### Extracted material
::::::::

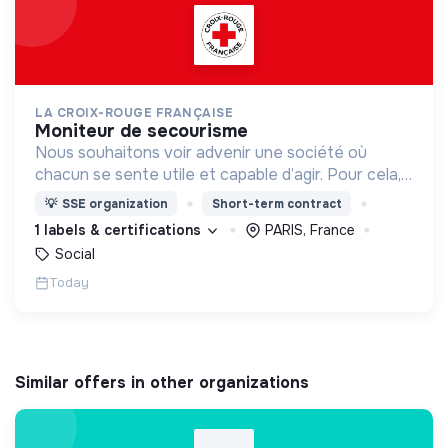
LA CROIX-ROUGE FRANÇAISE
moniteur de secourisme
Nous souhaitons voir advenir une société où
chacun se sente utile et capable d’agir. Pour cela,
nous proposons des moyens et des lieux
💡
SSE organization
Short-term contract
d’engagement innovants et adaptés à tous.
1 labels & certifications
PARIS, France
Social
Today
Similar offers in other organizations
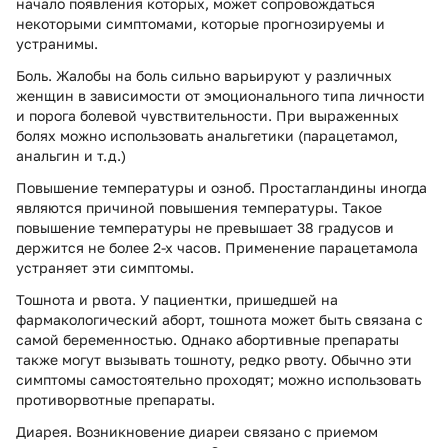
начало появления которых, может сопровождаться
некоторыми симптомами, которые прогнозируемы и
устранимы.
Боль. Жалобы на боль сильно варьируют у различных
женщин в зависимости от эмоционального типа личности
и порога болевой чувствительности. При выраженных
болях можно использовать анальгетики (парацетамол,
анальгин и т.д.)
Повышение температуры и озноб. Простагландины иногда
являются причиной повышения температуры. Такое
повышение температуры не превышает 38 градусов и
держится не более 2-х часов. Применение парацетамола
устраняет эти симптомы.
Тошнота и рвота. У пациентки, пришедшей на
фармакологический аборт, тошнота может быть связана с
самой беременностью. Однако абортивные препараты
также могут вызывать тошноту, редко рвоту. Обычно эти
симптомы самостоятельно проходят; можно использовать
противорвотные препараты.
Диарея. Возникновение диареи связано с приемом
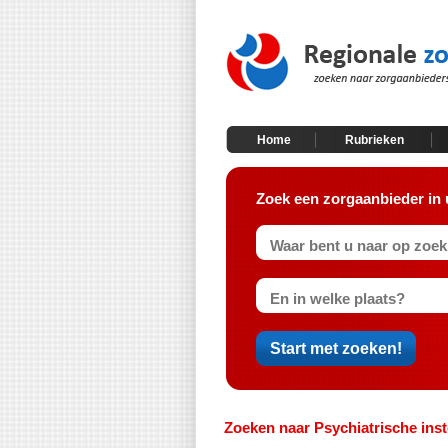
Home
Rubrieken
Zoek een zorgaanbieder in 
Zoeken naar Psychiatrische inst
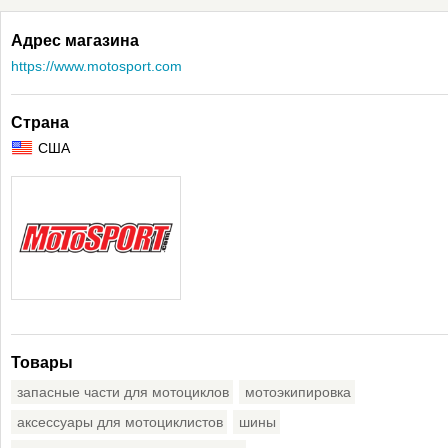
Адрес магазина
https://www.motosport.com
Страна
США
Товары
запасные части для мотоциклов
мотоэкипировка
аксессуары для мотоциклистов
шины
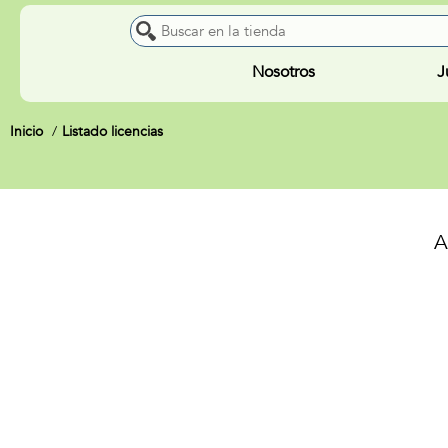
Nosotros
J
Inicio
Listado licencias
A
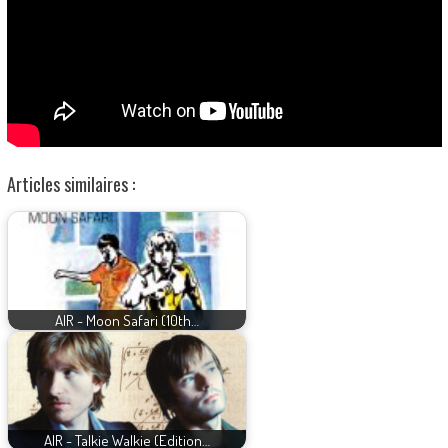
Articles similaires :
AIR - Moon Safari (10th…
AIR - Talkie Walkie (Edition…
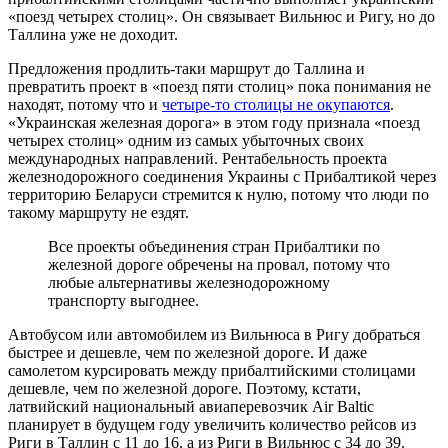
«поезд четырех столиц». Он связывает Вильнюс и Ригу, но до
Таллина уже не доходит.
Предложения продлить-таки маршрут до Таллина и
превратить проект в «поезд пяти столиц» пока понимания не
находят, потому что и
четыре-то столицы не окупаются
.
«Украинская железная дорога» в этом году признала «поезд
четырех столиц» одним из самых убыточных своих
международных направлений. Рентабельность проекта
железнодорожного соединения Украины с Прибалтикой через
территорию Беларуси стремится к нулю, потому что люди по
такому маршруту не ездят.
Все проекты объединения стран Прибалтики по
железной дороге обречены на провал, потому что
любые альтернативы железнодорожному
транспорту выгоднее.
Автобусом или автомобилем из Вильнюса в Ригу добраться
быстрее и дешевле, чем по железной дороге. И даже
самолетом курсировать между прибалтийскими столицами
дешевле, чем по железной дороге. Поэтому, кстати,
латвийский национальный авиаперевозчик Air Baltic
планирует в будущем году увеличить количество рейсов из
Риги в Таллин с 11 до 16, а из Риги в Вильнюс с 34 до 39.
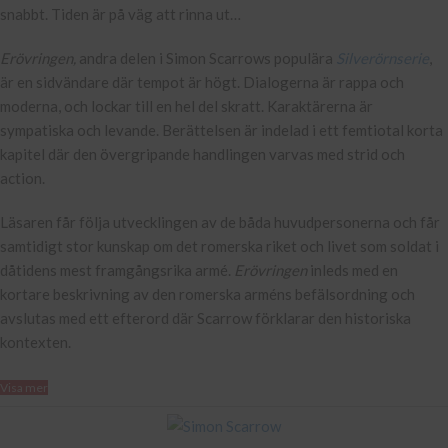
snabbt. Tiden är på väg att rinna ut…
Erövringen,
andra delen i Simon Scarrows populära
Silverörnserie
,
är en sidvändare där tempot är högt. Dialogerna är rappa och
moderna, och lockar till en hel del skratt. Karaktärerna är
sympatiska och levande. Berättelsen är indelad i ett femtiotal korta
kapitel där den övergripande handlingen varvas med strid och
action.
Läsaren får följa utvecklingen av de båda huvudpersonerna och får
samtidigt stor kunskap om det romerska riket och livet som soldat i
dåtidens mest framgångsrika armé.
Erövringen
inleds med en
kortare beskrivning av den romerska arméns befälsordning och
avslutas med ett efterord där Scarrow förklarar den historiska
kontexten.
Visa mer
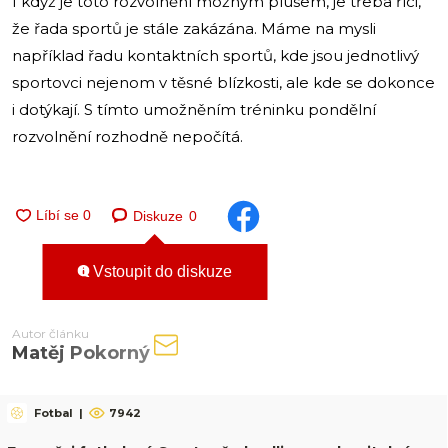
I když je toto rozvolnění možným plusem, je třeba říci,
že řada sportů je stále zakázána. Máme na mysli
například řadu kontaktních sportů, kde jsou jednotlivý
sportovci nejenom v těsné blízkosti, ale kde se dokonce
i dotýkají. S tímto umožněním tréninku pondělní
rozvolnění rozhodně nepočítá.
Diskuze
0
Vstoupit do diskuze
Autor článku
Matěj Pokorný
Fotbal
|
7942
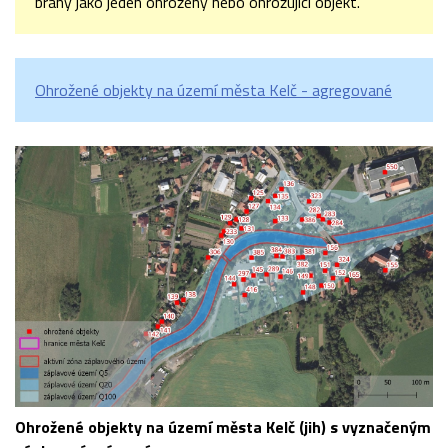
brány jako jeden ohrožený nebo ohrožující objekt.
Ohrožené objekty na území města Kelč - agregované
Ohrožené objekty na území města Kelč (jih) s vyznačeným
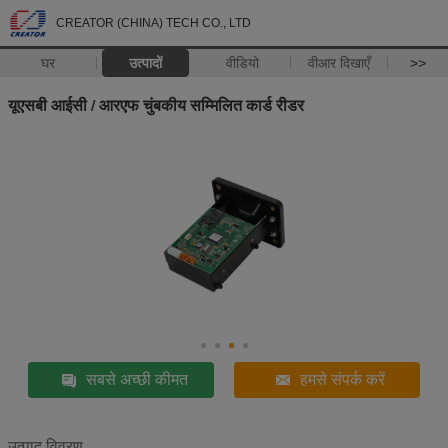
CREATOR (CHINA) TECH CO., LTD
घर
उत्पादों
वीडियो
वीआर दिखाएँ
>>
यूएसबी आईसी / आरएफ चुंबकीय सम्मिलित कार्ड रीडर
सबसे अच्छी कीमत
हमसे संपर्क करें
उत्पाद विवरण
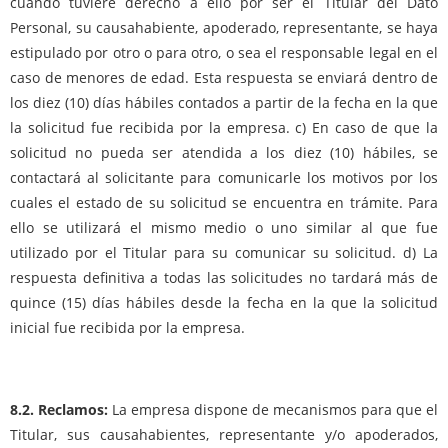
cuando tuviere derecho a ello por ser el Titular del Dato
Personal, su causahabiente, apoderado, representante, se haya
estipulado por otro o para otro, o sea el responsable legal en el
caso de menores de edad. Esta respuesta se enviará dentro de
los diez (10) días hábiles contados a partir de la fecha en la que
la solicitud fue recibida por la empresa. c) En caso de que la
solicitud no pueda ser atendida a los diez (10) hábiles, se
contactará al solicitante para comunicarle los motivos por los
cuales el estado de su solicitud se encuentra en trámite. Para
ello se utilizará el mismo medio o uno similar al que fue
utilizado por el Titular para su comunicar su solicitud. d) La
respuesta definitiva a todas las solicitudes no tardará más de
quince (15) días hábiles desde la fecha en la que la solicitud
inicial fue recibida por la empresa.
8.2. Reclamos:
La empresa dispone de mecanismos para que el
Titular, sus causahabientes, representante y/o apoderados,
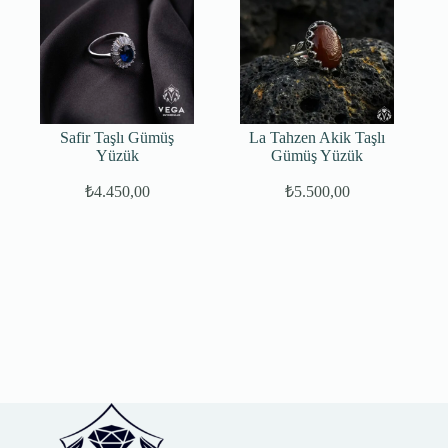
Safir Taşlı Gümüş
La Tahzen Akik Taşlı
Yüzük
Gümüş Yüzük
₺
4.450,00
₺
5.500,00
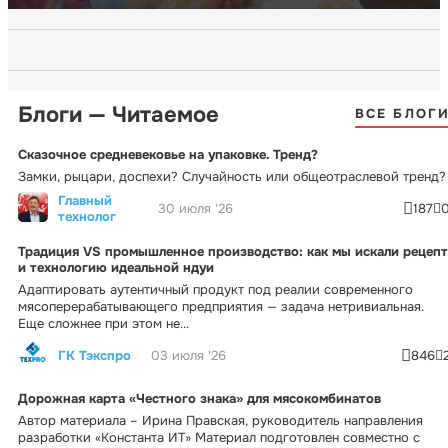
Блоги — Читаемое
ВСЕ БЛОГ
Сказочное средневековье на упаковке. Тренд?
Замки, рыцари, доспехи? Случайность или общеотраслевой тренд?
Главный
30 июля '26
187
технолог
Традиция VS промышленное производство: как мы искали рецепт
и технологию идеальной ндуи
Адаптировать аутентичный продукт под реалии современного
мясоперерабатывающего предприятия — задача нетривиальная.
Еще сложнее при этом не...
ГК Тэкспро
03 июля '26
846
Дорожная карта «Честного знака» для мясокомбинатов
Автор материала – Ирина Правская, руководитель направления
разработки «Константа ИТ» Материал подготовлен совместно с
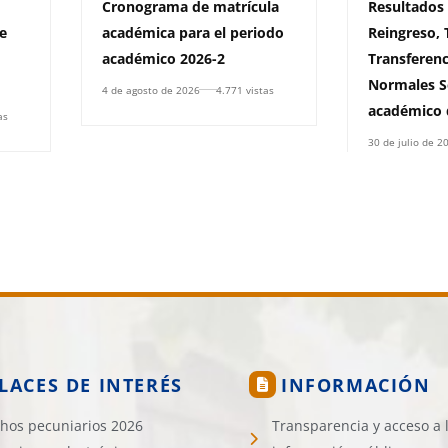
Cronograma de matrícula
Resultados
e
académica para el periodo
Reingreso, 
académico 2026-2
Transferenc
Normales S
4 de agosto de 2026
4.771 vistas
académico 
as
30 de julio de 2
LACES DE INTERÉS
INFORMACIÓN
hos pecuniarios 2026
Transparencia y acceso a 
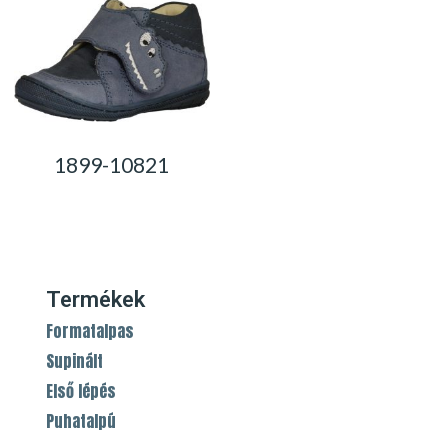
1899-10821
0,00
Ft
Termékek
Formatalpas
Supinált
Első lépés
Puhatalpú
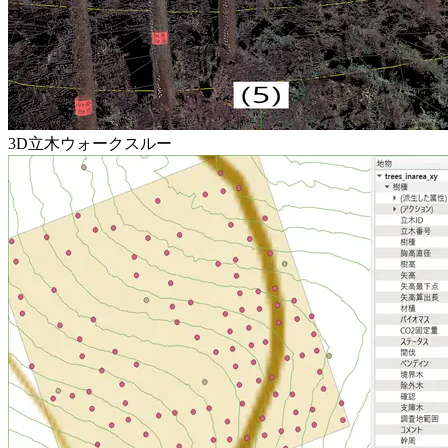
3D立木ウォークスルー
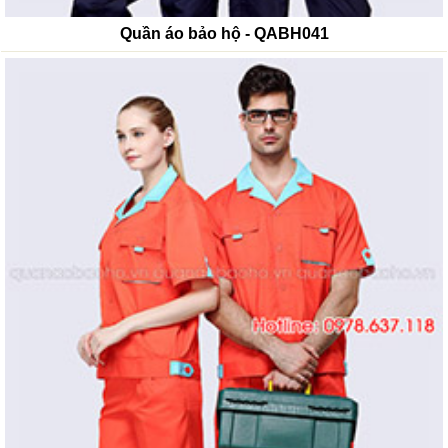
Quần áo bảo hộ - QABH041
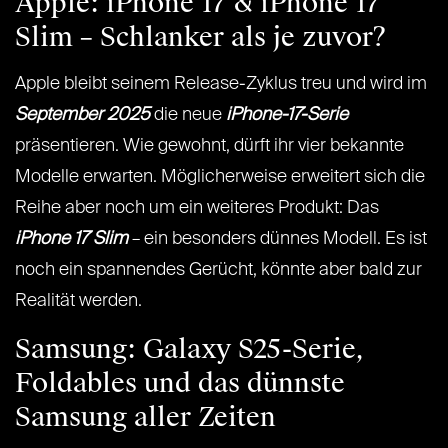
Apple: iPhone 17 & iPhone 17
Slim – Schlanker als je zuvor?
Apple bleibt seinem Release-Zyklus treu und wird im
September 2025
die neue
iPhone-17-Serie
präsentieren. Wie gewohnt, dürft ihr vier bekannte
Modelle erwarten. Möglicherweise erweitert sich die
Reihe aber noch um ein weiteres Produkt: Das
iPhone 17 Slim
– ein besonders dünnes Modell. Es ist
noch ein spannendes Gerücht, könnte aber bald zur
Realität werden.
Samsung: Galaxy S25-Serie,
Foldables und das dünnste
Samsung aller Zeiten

::::::::

### Problem statement
Print, with pictures removed, exactly the lines of the records above from the top through the line containing "Similar offers in other organizations".

### Completed exercise
LA CROIX-ROUGE FRANÇAISE
moniteur de secourisme
Nous souhaitons voir advenir une société où
chacun se sente utile et capable d’agir. Pour cela,
nous proposons des moyens et des lieux
💡
SSE organization
Short-term contract
d’engagement innovants et adaptés à tous.
1 labels & certifications
PARIS, France
Social
Today
Similar offers in other organizations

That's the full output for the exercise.